Doesn't matter, as long as a used one is in good condition.


----------



## X24 (Oct 25, 2005)

Um, i wanna sell my laptop and buy a gaming computer......btw, mine has these specs:

Dell I9300
PM 1.6
512mb ram
DVD burner
17" screen
100GB hdd
Nvidia Geforce go 6800


----------



## Geoff (Oct 25, 2005)

X24 said:
			
		

> Um, i wanna sell my laptop and buy a gaming computer......btw, mine has these specs:
> 
> Dell I9300
> PM 1.6
> ...



how much would you sell it for?


----------



## MatrixEVO (Oct 25, 2005)

Ya, I was looking at the 9300s. How much you asking for it? I made this thread and called it "WTB: Gaming Laptop <1100" so I would imagine it's less then $1100?


----------



## X24 (Oct 25, 2005)

Yes, if i did, i'd want around that much for it........if u go look up on dell.com, its worth much more then that.....its got bluetooth and wireless b/g aswell........i flashed hdd and reinstalled XP Pro so i didn't have all the dell crap........also have nero, photoshop ect. ect. installed.


----------



## MatrixEVO (Oct 25, 2005)

Sweet, so the processor is 1.6ghz? And what are the specs on the ram? DDR2? 1 slot? Thanks for letting me know.


----------



## X24 (Oct 25, 2005)

Yes, PM 1.6 (which is actually very fast since PM was based on PIII) and yes Dual channel DDR2, and its got 2 ram slots both filled, but 512mb is very capable, but if u don't like that, u can alwasy buy a 1gb stick and have 1.2 gb's


----------



## X24 (Oct 25, 2005)

Ya. if my parents let me sell this, i will to get a gaming desktop!
so, ya, pm me sometime


----------



## MatrixEVO (Oct 25, 2005)

Wanna just trade computers? My desktop for your laptop?


----------



## alanuofm (Oct 25, 2005)

hmmm his laptop can potentially outperform your desktop in games.


----------



## MatrixEVO (Oct 25, 2005)

How so?


----------



## X24 (Oct 27, 2005)

the Geforce Go 6800 is really just a desktop 6600GT with a higher clock speed i believe.
anyway........idk, i was wanting to get cash so then i would be able to buy my desktop, and have a little bit left over for adding to another laptop fund..........um, well, maybe if you sell your desktop, you can get me the money for the laptop......


----------



## MatrixEVO (Oct 27, 2005)

Ya, I have been posting a sheet with a description and picture of my computer at a few different places. I hope it will sell within the next couple of weeks, then I could talk to you about your laptop. I also have a couple questions about it: Is the screen a glossy or regular? What resolution can it handle? Thanks.
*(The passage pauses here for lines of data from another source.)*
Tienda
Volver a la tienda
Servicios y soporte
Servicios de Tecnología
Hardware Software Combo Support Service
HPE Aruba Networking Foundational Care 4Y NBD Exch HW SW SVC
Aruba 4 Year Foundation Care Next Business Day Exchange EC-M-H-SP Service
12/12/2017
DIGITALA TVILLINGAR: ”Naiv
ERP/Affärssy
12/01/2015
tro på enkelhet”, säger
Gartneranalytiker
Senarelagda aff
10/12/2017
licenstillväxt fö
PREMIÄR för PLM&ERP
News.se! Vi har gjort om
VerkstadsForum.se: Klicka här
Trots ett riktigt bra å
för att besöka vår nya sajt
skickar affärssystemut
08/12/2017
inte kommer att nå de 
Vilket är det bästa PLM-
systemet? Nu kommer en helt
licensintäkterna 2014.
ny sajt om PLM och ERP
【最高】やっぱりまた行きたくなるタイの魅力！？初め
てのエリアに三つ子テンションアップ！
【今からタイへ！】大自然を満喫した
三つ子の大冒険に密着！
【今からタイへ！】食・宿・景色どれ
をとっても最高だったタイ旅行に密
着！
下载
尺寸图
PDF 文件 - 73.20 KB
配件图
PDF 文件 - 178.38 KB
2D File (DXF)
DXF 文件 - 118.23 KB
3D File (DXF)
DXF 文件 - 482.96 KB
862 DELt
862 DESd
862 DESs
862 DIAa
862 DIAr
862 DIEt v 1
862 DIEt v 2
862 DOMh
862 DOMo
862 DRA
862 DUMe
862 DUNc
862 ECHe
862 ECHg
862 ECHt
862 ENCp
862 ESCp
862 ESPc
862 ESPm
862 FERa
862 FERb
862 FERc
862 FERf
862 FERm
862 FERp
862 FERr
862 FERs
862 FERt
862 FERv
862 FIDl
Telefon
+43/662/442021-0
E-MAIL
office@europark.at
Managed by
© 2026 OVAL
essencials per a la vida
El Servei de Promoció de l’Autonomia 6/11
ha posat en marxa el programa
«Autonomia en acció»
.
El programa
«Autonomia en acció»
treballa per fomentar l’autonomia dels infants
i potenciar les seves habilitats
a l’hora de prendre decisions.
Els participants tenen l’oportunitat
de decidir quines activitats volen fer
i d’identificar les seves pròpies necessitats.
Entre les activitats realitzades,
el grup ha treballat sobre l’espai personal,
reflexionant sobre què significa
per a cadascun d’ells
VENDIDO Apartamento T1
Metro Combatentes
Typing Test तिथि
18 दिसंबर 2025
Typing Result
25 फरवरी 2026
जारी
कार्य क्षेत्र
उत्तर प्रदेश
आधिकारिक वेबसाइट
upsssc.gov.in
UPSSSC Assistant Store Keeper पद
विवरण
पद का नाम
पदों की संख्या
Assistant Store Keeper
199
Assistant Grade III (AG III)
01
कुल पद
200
EDIT: Oh, and what's your best score in 3dMark03 (free version)?

PS: Sorry about all the questions, I just want to know a little bit about it before I would purchase it.Thanks.


----------



## X24 (Oct 28, 2005)

IDK about my screen.........i think its like 1280x800 or something.........and idk about 03, but when i had the laptopvideo2go.com drivers i did score low 4000's in 05


----------



## MatrixEVO (Oct 28, 2005)

X24 said:
			
		

> IDK about my screen.........



Dell calls their high-gloss screen "Tru Life". HP calls theirs "Bright View". Every manufacturer has their own name for it. It is just a screen that is kinda reflective and has a higher contrast.



			
				X24 said:
			
		

> when i had the laptopvideo2go.com drivers i did score low 4000's in 05



Sounds decent.


----------



## X24 (Oct 30, 2005)

yes, very good.........i just want something smaller, because we do go travel alot, and i can't really game on the go very easy, so i figure it would be better to get a smaller laptop......but my mom might buy a small laptop and me and her would trade.


----------



## Raditz (Nov 30, 2005)

well. laptop doesn't play games that well. It only can play some. Like mine can play starwars Jedi Knight II outcast, 1.6, and source. Oh yea and I download the GBA emulators too.  its awesome.


----------



## vanquished (Nov 30, 2005)

Get a compaq,
as i said in another thread. I have the r3000,
you can get the r400 with the amd 3700 with 128 mb video, and everything else decent. I got mine for 800 on a really good deal, so....
you could get it wihtout a really good deal for like 1000.
Id look at it.
WWW.COMPAQ.COM
- Jack


----------



## firebird365 (Dec 29, 2005)

I have a Uniwill258KA0 from iBuyPower that I might be interested in selling.

Athlon 3400+
Radeon 9700 128mb
512mb RAM
60gb HD

However, I have to wait until my winter break is over (Jan. 2nd or so) to start discussing the finer details.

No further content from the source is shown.